A televisão norte-americana vive uma boa safra de comédias, especialmente aquelas que fogem de estilos mais tradicionais, como The Big Bang Theory. Atualmente, séries como Veep, The Mindy Project, Unbreakable Kimmy Schmidt e You’re the Worst entregam textos inteligentes, muitas vezes escondidos em situações absurdas, que em um primeiro olhar podem deixar a impressão de ser uma baboseira sem fim. Esse é o caso de Broad City, série ainda não muito conhecida do público geral, mas que vem conquistando a crítica e a audiência cada vez mais.
Llana Glazer e Abbi Jacobson são duas jovens atrizes nova-iorquinas, que durante algum tempo escreveram e protagonizaram uma websérie para o YouTube.
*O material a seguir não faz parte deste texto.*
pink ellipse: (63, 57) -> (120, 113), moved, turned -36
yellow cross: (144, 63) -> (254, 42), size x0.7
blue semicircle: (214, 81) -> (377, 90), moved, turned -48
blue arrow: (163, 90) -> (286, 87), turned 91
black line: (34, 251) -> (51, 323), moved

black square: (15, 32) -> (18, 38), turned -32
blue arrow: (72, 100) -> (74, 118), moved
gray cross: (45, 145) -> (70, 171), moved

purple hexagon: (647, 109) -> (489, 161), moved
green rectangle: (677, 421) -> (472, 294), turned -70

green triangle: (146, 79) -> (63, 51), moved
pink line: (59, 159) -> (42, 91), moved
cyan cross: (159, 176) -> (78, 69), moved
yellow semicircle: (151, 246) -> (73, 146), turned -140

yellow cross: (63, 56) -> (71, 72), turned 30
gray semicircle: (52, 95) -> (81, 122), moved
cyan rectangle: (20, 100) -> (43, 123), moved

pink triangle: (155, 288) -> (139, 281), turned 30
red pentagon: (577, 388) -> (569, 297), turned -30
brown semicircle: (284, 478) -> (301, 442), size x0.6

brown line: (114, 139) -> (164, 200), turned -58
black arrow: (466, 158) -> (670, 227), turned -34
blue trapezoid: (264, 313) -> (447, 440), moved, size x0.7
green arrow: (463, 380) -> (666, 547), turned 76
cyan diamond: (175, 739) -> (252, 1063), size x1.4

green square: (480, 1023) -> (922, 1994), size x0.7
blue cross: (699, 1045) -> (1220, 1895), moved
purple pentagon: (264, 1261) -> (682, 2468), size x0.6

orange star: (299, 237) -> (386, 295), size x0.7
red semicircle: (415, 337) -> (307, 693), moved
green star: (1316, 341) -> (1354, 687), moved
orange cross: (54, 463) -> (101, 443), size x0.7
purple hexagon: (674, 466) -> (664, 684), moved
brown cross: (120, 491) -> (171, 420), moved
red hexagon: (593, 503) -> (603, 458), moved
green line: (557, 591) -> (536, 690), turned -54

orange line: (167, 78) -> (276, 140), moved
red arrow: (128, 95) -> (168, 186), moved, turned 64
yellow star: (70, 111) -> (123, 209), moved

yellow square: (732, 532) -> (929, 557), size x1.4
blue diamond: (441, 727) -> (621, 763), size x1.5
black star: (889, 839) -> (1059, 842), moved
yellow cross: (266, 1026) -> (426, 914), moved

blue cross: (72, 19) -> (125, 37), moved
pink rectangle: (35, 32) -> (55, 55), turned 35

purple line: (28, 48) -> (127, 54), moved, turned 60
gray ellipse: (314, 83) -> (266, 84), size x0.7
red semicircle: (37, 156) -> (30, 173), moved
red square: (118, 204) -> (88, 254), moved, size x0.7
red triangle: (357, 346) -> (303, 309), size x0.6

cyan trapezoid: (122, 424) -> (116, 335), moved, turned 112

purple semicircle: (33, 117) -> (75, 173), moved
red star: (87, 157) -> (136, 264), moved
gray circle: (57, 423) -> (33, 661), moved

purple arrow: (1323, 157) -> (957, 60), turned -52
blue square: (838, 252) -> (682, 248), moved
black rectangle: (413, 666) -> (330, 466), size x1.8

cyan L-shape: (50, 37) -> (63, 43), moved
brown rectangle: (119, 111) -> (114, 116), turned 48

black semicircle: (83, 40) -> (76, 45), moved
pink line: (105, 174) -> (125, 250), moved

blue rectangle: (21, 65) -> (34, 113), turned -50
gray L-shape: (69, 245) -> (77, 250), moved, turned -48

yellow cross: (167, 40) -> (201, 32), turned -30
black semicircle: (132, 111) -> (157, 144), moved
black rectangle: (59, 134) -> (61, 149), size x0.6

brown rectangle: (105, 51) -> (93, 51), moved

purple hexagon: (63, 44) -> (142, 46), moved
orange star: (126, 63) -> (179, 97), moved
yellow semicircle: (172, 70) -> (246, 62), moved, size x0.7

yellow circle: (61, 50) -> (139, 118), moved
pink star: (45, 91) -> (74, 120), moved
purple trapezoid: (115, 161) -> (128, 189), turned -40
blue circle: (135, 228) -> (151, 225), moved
Com capítulos curtos e de forma amadora, as duas ensaiavam o que hoje é a série: uma versão exagerada de suas próprias personalidades, rindo delas mesmas e sem medo de parecerem ridículas. A websérie chamou a atenção do canal Comedy Central, especializado em seriados de humor, e de Amy Poehler (Parks & Recreation), que decidiram produzir a história para a TV. Escrita e estrelada pelas duas atrizes, a série vem chamando a atenção por seu humor sem pretensão e as situações engraçadíssimas vistas na tela.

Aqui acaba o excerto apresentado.